Nine months ago, CIMB and SMC agreed for the Malaysian bank to buy a 60-percent stake in Bank of Commerce, where the local conglomerate held an 84-percent stake. Industry sources said constitutional restrictions on foreign ownership of real estate in the country became a key stumbling block to the closing of the deal.
The sources said that since part of the bank’s assets were in real estate, including the bank premises and some foreclosed assets, some assets had to be spun off into a realty company, which could not be controlled by a foreign entity like CIMB.
The sources said the delay had nothing to do with the valuation or even the quality of assets but was all due to the complications arising from CIMB’s lack of legal capability to absorb real estate assets.
Ang confirmed that the real estate issue was the source of delay. “They want us to be part of the realty corporation,” Ang said, noting that this was not part of SMC’s assumption when it agreed to the deal.

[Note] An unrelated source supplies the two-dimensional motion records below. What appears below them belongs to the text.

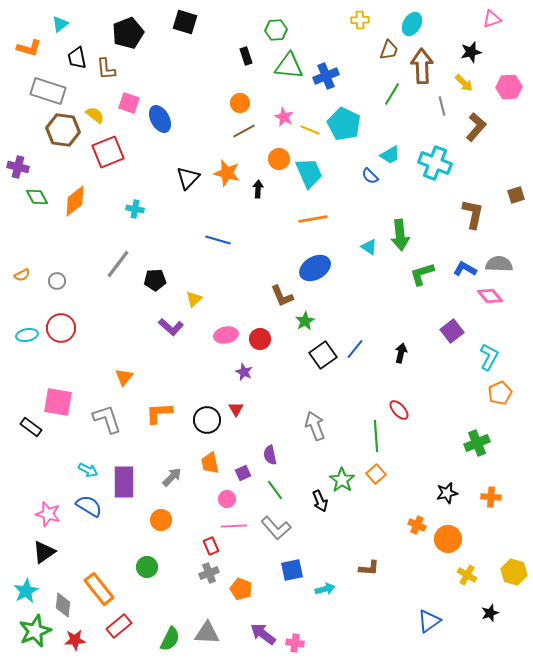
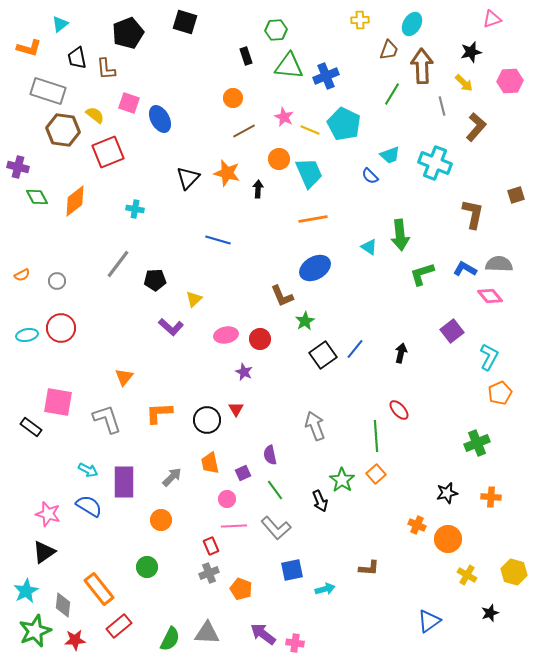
pink hexagon at (509, 87): moved 1 px right, 6 px up
orange circle at (240, 103): moved 7 px left, 5 px up
cyan trapezoid at (390, 155): rotated 10 degrees clockwise
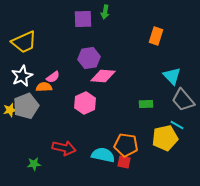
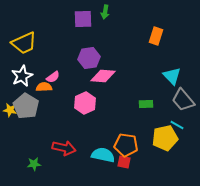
yellow trapezoid: moved 1 px down
gray pentagon: rotated 20 degrees counterclockwise
yellow star: rotated 24 degrees clockwise
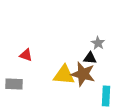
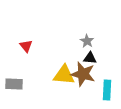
gray star: moved 11 px left, 2 px up
red triangle: moved 9 px up; rotated 32 degrees clockwise
cyan rectangle: moved 1 px right, 6 px up
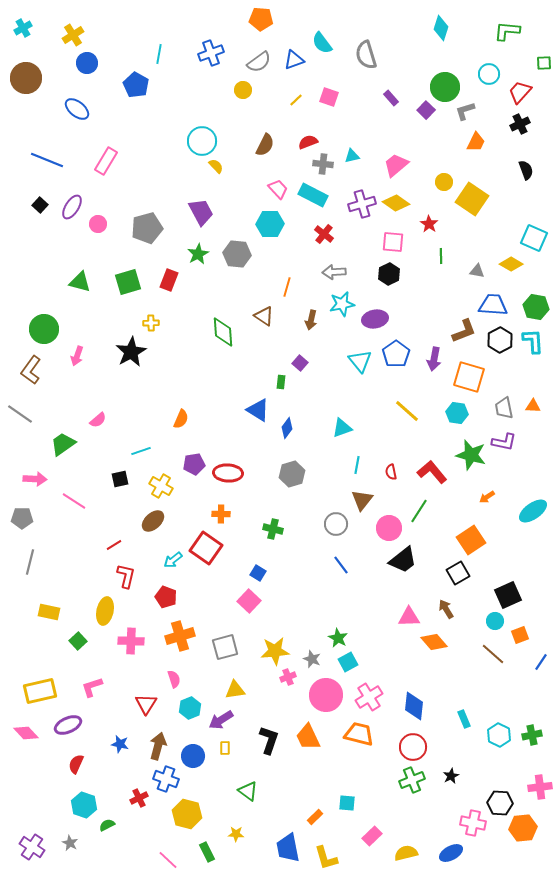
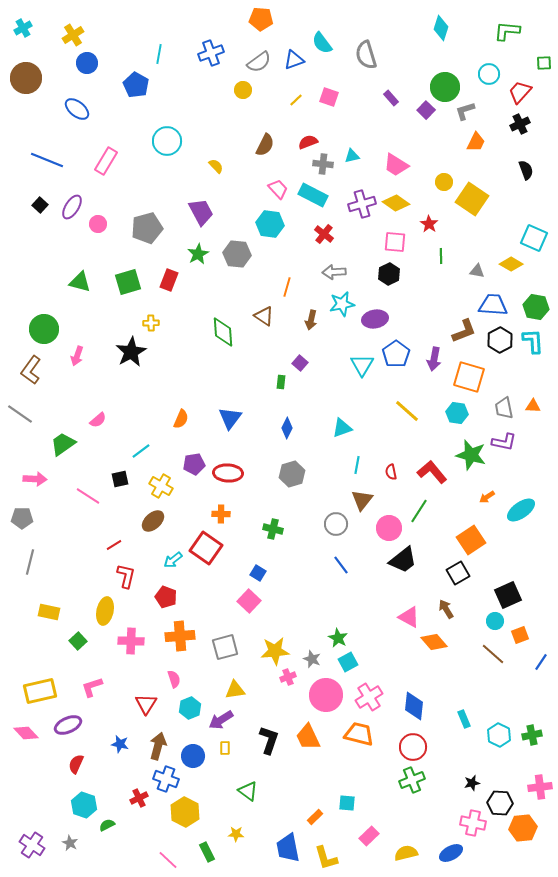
cyan circle at (202, 141): moved 35 px left
pink trapezoid at (396, 165): rotated 108 degrees counterclockwise
cyan hexagon at (270, 224): rotated 8 degrees clockwise
pink square at (393, 242): moved 2 px right
cyan triangle at (360, 361): moved 2 px right, 4 px down; rotated 10 degrees clockwise
blue triangle at (258, 410): moved 28 px left, 8 px down; rotated 35 degrees clockwise
blue diamond at (287, 428): rotated 10 degrees counterclockwise
cyan line at (141, 451): rotated 18 degrees counterclockwise
pink line at (74, 501): moved 14 px right, 5 px up
cyan ellipse at (533, 511): moved 12 px left, 1 px up
pink triangle at (409, 617): rotated 30 degrees clockwise
orange cross at (180, 636): rotated 12 degrees clockwise
black star at (451, 776): moved 21 px right, 7 px down; rotated 14 degrees clockwise
yellow hexagon at (187, 814): moved 2 px left, 2 px up; rotated 12 degrees clockwise
pink rectangle at (372, 836): moved 3 px left
purple cross at (32, 847): moved 2 px up
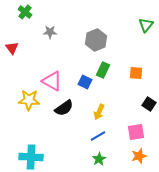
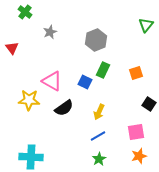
gray star: rotated 24 degrees counterclockwise
orange square: rotated 24 degrees counterclockwise
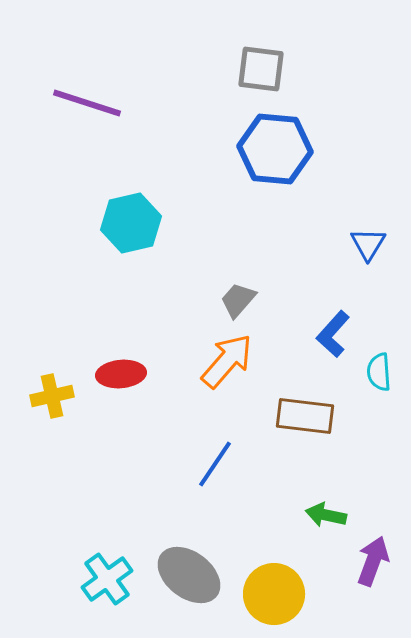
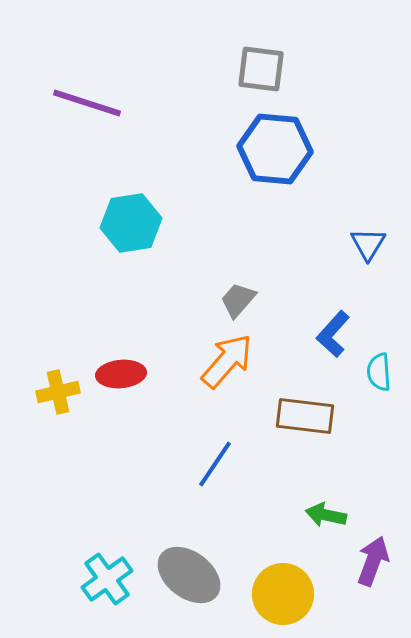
cyan hexagon: rotated 4 degrees clockwise
yellow cross: moved 6 px right, 4 px up
yellow circle: moved 9 px right
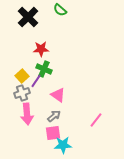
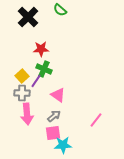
gray cross: rotated 21 degrees clockwise
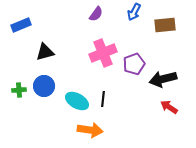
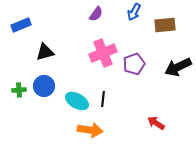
black arrow: moved 15 px right, 12 px up; rotated 12 degrees counterclockwise
red arrow: moved 13 px left, 16 px down
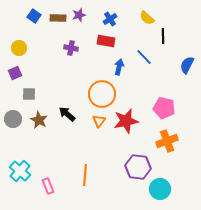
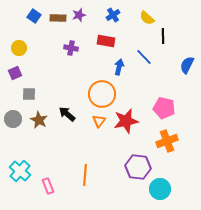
blue cross: moved 3 px right, 4 px up
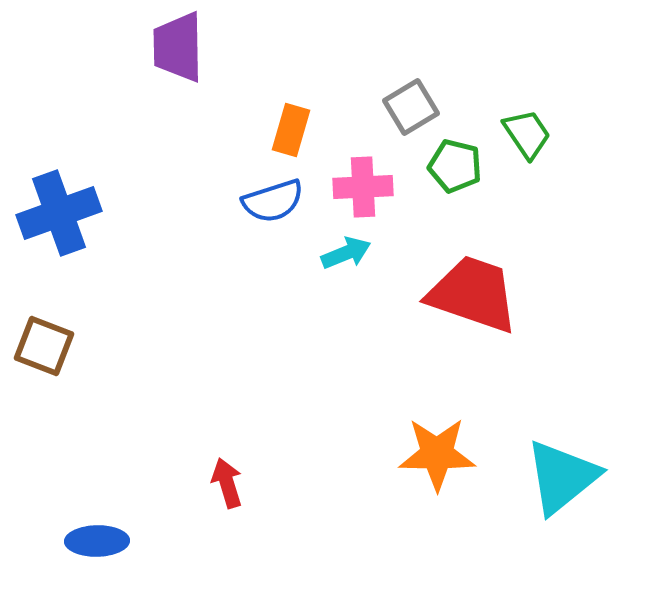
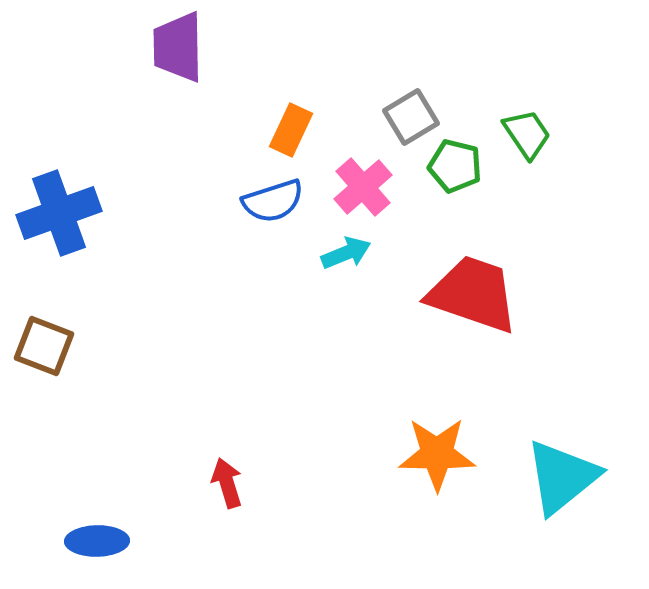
gray square: moved 10 px down
orange rectangle: rotated 9 degrees clockwise
pink cross: rotated 38 degrees counterclockwise
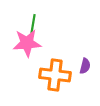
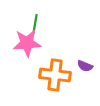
green line: moved 2 px right
purple semicircle: rotated 98 degrees clockwise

Ang said SMC’s position was a “take-it-or-leave-it,” saying the conglomerate would be ready to keep Bank of Commerce in its portfolio.
Another source involved in the transactions said there was still a chance that the deal could push through, with the crucial meetings between SMC and the Malaysian group indeed happening within the coming week.

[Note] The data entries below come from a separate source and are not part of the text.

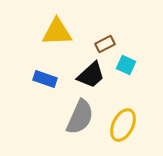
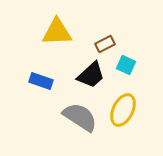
blue rectangle: moved 4 px left, 2 px down
gray semicircle: rotated 81 degrees counterclockwise
yellow ellipse: moved 15 px up
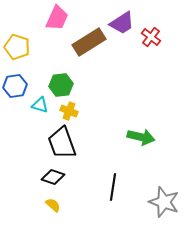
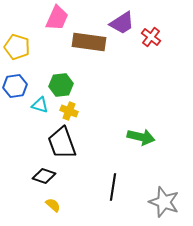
brown rectangle: rotated 40 degrees clockwise
black diamond: moved 9 px left, 1 px up
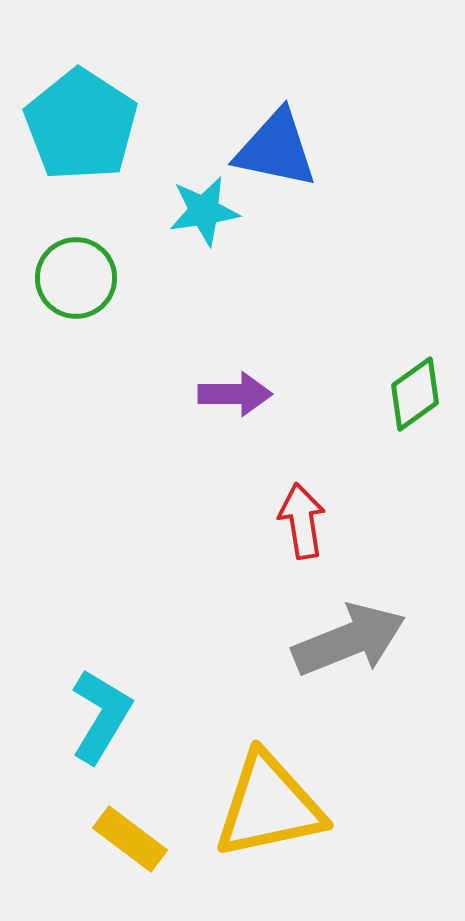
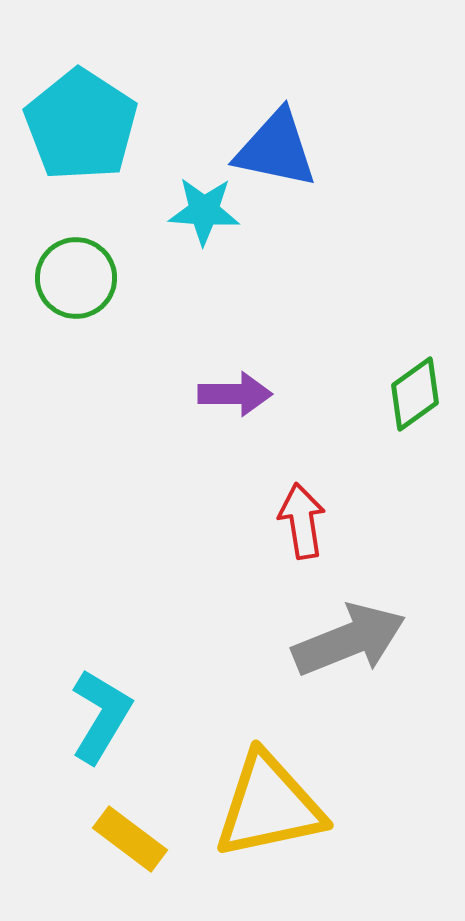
cyan star: rotated 12 degrees clockwise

“It’s not dead. It’s just in ICU (intensive care unit). There’s still some pulse to it,” the source said.
CIMB, which has regional expansion plans across Southeast Asia, wants to acquire Bank of Commerce to break into the Philippine market.
Incorporated in December 1963, Bank of Commerce is the 16th largest bank in the Philippines with total assets of P96.3 billion. It operates 122 branches and 300 ATMs throughout the Philippines.

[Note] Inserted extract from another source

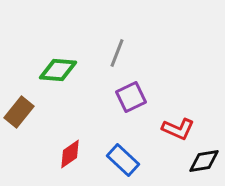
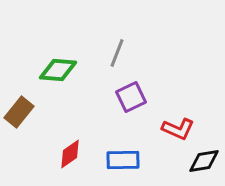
blue rectangle: rotated 44 degrees counterclockwise
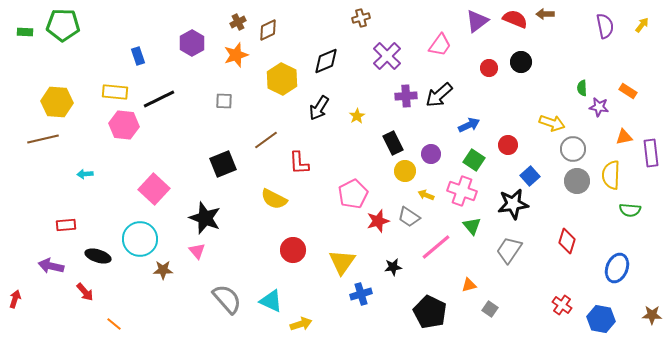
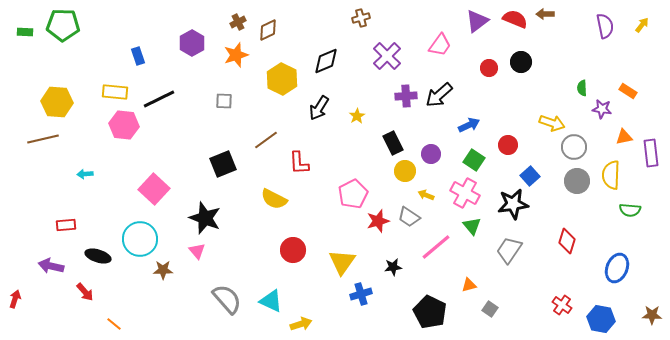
purple star at (599, 107): moved 3 px right, 2 px down
gray circle at (573, 149): moved 1 px right, 2 px up
pink cross at (462, 191): moved 3 px right, 2 px down; rotated 8 degrees clockwise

CIMB Bank had agreed to buy into the bank at a price of P181.25 a share, which valued the bank at 1.14 times the bank’s book value per share as of end-2011. Upon full alignment with the CIMB group’s accounting and provisioning policies, the effective price to book value was expected to be about 1.3x. Meanwhile, most listed banks in the country are now trading at more than twice their book value.
Disclaimer: The comments uploaded on this site do not necessarily represent or reflect the views of management and owner of INQUIRER.net. We reserve the right to exclude comments that we deem to be inconsistent with our editorial standards.
To subscribe to the Philippine Daily Inquirer newspaper in the Philippines, call +63 2 896-6000 for Metro Manila and Metro Cebu or email your subscription request here.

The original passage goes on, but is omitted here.